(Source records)
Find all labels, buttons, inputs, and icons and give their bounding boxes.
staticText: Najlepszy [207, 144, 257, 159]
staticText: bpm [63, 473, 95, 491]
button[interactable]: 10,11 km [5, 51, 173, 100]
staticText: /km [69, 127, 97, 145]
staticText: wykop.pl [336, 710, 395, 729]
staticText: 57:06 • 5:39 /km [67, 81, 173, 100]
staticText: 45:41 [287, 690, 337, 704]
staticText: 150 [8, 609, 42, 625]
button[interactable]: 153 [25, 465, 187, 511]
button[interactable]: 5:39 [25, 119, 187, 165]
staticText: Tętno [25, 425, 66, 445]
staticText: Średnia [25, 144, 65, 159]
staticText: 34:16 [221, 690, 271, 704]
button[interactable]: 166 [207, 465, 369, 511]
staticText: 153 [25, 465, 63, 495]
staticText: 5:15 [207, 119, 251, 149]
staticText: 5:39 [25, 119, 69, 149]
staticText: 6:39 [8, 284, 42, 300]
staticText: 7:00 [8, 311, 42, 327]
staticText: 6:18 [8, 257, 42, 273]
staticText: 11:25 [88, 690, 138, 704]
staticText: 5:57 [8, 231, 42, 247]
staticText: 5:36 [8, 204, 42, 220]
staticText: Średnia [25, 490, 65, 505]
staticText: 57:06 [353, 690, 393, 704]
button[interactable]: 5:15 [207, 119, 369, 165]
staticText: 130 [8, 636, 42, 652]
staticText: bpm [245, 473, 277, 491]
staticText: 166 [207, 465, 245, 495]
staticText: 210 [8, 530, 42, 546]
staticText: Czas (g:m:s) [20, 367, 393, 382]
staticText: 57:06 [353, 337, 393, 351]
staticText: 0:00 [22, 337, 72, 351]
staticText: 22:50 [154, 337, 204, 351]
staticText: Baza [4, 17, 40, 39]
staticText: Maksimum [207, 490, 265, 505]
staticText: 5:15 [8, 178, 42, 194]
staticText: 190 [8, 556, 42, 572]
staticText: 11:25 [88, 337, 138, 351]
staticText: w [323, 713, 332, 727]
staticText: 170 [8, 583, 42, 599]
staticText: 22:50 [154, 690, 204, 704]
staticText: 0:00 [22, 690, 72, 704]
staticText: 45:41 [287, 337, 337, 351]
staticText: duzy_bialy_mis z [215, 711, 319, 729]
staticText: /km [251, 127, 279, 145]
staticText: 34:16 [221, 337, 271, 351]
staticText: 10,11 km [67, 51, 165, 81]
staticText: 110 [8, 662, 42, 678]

## Work task
Output nothing but the number of lines in the data containing the string "interactable".

## Finished exercise
5